Right off the top, I have to say that I've greatly enjoyed what I've seen so far of Sion Sono's brand of filmmaking. Despite some issues, I had a fun time with Why Don't You Play in Hell? and Love & Peace was one of my favorite movies of last year. When I first saw the trailer for Tokyo Tribe several months ago, it looked like something I would absolutely lose my shit over. A candy-colored hip hop musical featuring outlandishly characterized gangsters? Yes, please.

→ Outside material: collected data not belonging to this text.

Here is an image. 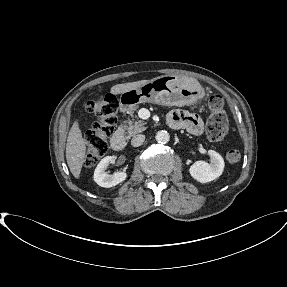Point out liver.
<instances>
[{"label":"liver","mask_w":287,"mask_h":287,"mask_svg":"<svg viewBox=\"0 0 287 287\" xmlns=\"http://www.w3.org/2000/svg\"><path fill=\"white\" fill-rule=\"evenodd\" d=\"M150 80H140L124 84H117L111 88V93L114 95L121 94L125 91L136 89ZM101 91V89H99ZM86 158V142L82 137V132L79 128L78 120H75L67 138L66 144V160L72 175L78 179L82 170V166Z\"/></svg>","instance_id":"obj_1"}]
</instances>
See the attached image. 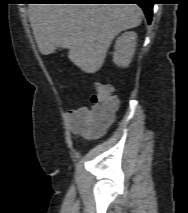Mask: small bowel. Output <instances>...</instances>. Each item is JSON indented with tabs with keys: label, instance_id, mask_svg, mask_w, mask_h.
Here are the masks:
<instances>
[{
	"label": "small bowel",
	"instance_id": "1",
	"mask_svg": "<svg viewBox=\"0 0 188 213\" xmlns=\"http://www.w3.org/2000/svg\"><path fill=\"white\" fill-rule=\"evenodd\" d=\"M68 118L74 132L81 135L101 136L111 124L112 120L99 127H95L90 118V108L81 107L68 112Z\"/></svg>",
	"mask_w": 188,
	"mask_h": 213
}]
</instances>
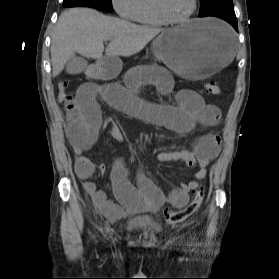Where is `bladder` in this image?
I'll list each match as a JSON object with an SVG mask.
<instances>
[{
  "instance_id": "31cf9c89",
  "label": "bladder",
  "mask_w": 279,
  "mask_h": 279,
  "mask_svg": "<svg viewBox=\"0 0 279 279\" xmlns=\"http://www.w3.org/2000/svg\"><path fill=\"white\" fill-rule=\"evenodd\" d=\"M126 229L128 231H139V230H159L160 224L152 217H135L126 223Z\"/></svg>"
}]
</instances>
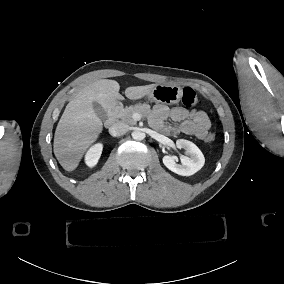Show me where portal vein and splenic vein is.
Instances as JSON below:
<instances>
[{
    "mask_svg": "<svg viewBox=\"0 0 284 284\" xmlns=\"http://www.w3.org/2000/svg\"><path fill=\"white\" fill-rule=\"evenodd\" d=\"M132 118H133L135 121H138V120L141 119V115H140L139 113H134V114L132 115Z\"/></svg>",
    "mask_w": 284,
    "mask_h": 284,
    "instance_id": "1",
    "label": "portal vein and splenic vein"
}]
</instances>
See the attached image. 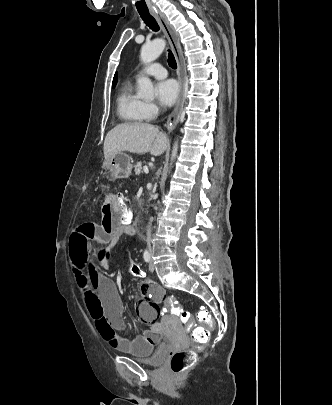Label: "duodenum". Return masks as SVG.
<instances>
[{"label":"duodenum","instance_id":"1","mask_svg":"<svg viewBox=\"0 0 332 405\" xmlns=\"http://www.w3.org/2000/svg\"><path fill=\"white\" fill-rule=\"evenodd\" d=\"M139 223L137 221H132L127 225V230L129 233H134L138 228Z\"/></svg>","mask_w":332,"mask_h":405}]
</instances>
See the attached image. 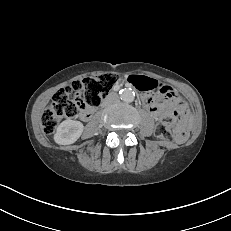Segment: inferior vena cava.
Returning <instances> with one entry per match:
<instances>
[{"instance_id":"602c4592","label":"inferior vena cava","mask_w":231,"mask_h":231,"mask_svg":"<svg viewBox=\"0 0 231 231\" xmlns=\"http://www.w3.org/2000/svg\"><path fill=\"white\" fill-rule=\"evenodd\" d=\"M118 100V96L115 93H111L107 97V103L111 104Z\"/></svg>"}]
</instances>
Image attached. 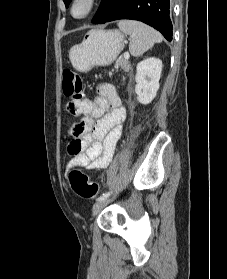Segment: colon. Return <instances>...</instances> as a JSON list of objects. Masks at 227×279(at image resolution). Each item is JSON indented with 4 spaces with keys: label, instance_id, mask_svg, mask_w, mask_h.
I'll use <instances>...</instances> for the list:
<instances>
[{
    "label": "colon",
    "instance_id": "colon-1",
    "mask_svg": "<svg viewBox=\"0 0 227 279\" xmlns=\"http://www.w3.org/2000/svg\"><path fill=\"white\" fill-rule=\"evenodd\" d=\"M63 93L67 100L66 108L69 113L74 114L79 106L83 83L74 71L65 70L63 72ZM80 150L78 143L69 146V153L76 155ZM69 180L74 192L83 199H91L98 194L99 187L87 174L80 169H73L69 174Z\"/></svg>",
    "mask_w": 227,
    "mask_h": 279
}]
</instances>
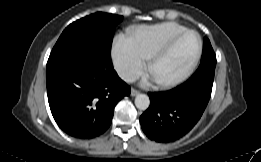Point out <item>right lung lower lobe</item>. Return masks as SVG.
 Returning <instances> with one entry per match:
<instances>
[{"label": "right lung lower lobe", "instance_id": "98d812e1", "mask_svg": "<svg viewBox=\"0 0 261 162\" xmlns=\"http://www.w3.org/2000/svg\"><path fill=\"white\" fill-rule=\"evenodd\" d=\"M46 83L55 121L64 132L81 139L104 133L115 105L130 94V87L113 69L110 51L91 44L52 51Z\"/></svg>", "mask_w": 261, "mask_h": 162}]
</instances>
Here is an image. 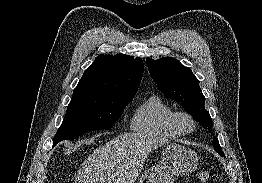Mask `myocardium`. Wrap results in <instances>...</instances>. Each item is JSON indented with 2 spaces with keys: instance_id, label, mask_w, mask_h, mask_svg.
Listing matches in <instances>:
<instances>
[{
  "instance_id": "myocardium-1",
  "label": "myocardium",
  "mask_w": 262,
  "mask_h": 183,
  "mask_svg": "<svg viewBox=\"0 0 262 183\" xmlns=\"http://www.w3.org/2000/svg\"><path fill=\"white\" fill-rule=\"evenodd\" d=\"M185 122L190 123V128L185 127ZM174 126L183 134H190L196 129V120L195 118L186 111H177L173 116Z\"/></svg>"
}]
</instances>
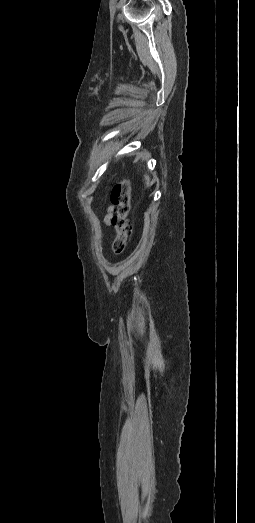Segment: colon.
Here are the masks:
<instances>
[{"label": "colon", "mask_w": 255, "mask_h": 523, "mask_svg": "<svg viewBox=\"0 0 255 523\" xmlns=\"http://www.w3.org/2000/svg\"><path fill=\"white\" fill-rule=\"evenodd\" d=\"M110 198L111 203L115 207L114 214L111 217V224L116 230L112 249L115 254H121L125 250L132 233V226L129 221L132 202L130 181L123 178L117 182L112 189Z\"/></svg>", "instance_id": "obj_1"}]
</instances>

Unfortunately, my experience with this one was just the opposite of what I expected. Watching Tokyo Tribe was painful. How painful? Well, I was only able to consume it in small doses over the last several days — that should give you an idea of how difficult it was for me to sit through this. The world Sono sets up and the detail of the set design is amazingly creative, but the overly indulgent nature of everything on display is really off-putting. For as weird and manic as the other two films I mentioned were, there was a consistency to them and a kind of logical order to the thematic arcs, a "method to the madness" you might say that made them work. This, on the other hand felt like a ton of excess wrapped around very little of substance. Not even the cartoony-ness of some of the characters worked for me. It almost felt like it was trying too hard to be "out there" — to the point at which many of the performances felt stiff and mannered, more like actors posing and mugging than actual people with compelling inner-lives and believable motivations. You have no idea how many times I paused this thing and said to myself "What the fuck am I looking at right now?" The film isn't poorly structured or shot, but there is so much about it that rang incredibly false in the moment.

Oh, and as for the rapping, which makes up roughly 75% of the dialogue, I have two words: Weak. Bars.

Nonsensical. Headache-inducing. Juvenile, but not in a fun or clever way. Utterly exhausting.